Закончив тираду, Клезмер вскочил из-за инструмента и вышел из комнаты.

Мисс Эрроупойнт покраснела, а мистер Балт изрек со свойственной ему флегматичностью:

– Ваш пианист отнюдь не мнит себя мелкой сошкой.

– Герр Клезмер больше, чем пианист, – заметила Кэтрин извиняющимся тоном. – Он великий музыкант в полном смысле слова, на одном уровне с Шубертом и Мендельсоном.

– Ах, леди глубоко разбираются в подобных вещах, – заключил мистер Балт, вполне уверенный, что «подобные вещи» легкомысленны, поскольку Клезмер выказал себя самовлюбленным фатом.

Как всегда, переживая после подобных вспышек учителя, на следующий день, в музыкальной комнате, Кэтрин сочла нужным спросить:

– Почему вчера в разговоре с мистером Балтом вы так рассердились? Он вовсе не хотел вас обидеть.

– Предпочитаете, чтобы я обходился с ним любезно? – яростно воскликнул Клезмер.

– Думаю, было бы вполне достаточно держаться вежливо.

– Значит, вы без труда его терпите?

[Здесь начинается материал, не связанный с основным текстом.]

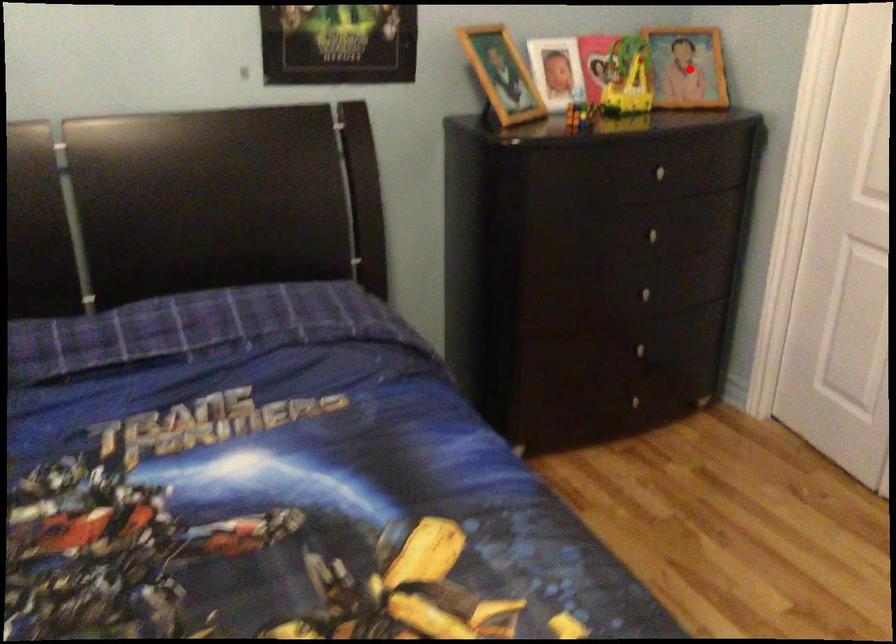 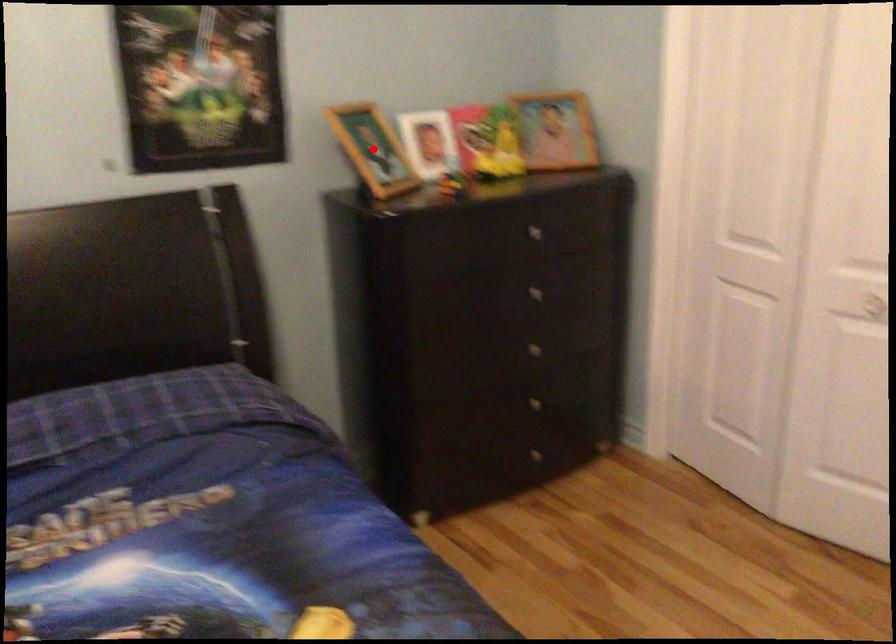 I am providing you with two images of the same scene from different viewpoints. A red point is marked on the first image and another point is marked on the second image. Are the points marked in image1 and image2 representing the same 3D position?

No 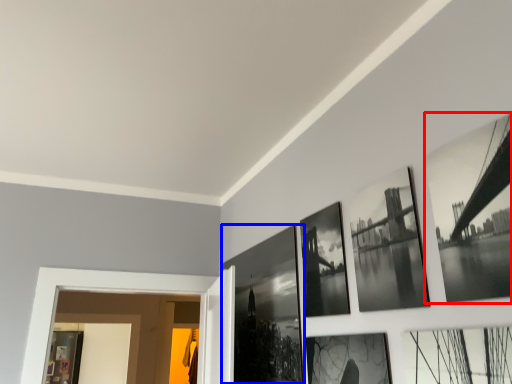 Question: Which object appears closest to the camera in this image, picture frame (highlighted by a red box) or picture frame (highlighted by a blue box)?

Choices:
 (A) picture frame
 (B) picture frame

Answer: (A)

Питаете уважение к политическому пошляку и тугодуму, нечувствительному ко всему, что нельзя превратить в политический капитал? Его монументальная тупость кажется вам соответствующей достоинству английского джентльмена?

– Этого я не говорила.

– Вы считаете, что я вел себя не по-светски, и чувствуете себя оскорбленной?

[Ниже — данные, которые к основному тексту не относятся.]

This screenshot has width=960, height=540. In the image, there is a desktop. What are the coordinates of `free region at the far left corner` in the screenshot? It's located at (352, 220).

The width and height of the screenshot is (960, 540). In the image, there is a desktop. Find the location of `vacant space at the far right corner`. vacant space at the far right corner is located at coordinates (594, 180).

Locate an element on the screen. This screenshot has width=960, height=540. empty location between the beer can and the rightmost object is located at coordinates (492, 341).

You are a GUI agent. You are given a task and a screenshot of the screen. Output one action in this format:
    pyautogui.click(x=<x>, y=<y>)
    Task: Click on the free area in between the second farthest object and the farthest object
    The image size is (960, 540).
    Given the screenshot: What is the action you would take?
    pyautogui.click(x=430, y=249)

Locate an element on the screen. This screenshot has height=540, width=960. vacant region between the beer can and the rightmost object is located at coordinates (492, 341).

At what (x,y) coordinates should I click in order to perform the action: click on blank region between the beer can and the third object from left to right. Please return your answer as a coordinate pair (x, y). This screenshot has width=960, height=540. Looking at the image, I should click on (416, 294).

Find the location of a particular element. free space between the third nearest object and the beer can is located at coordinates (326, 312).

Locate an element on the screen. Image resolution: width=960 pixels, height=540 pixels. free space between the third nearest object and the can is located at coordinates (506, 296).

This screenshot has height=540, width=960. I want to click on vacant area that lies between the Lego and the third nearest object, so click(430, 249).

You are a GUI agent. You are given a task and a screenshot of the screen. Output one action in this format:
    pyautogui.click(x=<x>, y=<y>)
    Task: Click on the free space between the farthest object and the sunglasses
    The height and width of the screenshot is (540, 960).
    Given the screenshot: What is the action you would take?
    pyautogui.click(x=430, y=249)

– Это ближе к правде, – с улыбкой призналась Кэтрин.

– В таком случае мне лучше уложить свой чемодан и немедленно уехать.

– Не вижу необходимости. Если мне приходится терпеть ваше критическое отношение к моей оперетте, то и вам не следует возражать против моего недовольства вашей вспыльчивостью.

– И все же я возражаю. Вам бы хотелось, чтобы я стерпел невежественное презрение к «простому музыканту», не поставив грубияна на место? Чтобы слушал, как оскорбляют не только меня, но и моих богов? Прошу прощения, но даже вы никогда не сможете почувствовать то, что чувствую я, и не сможете понять гнев артиста: для вас он – человек из другой касты.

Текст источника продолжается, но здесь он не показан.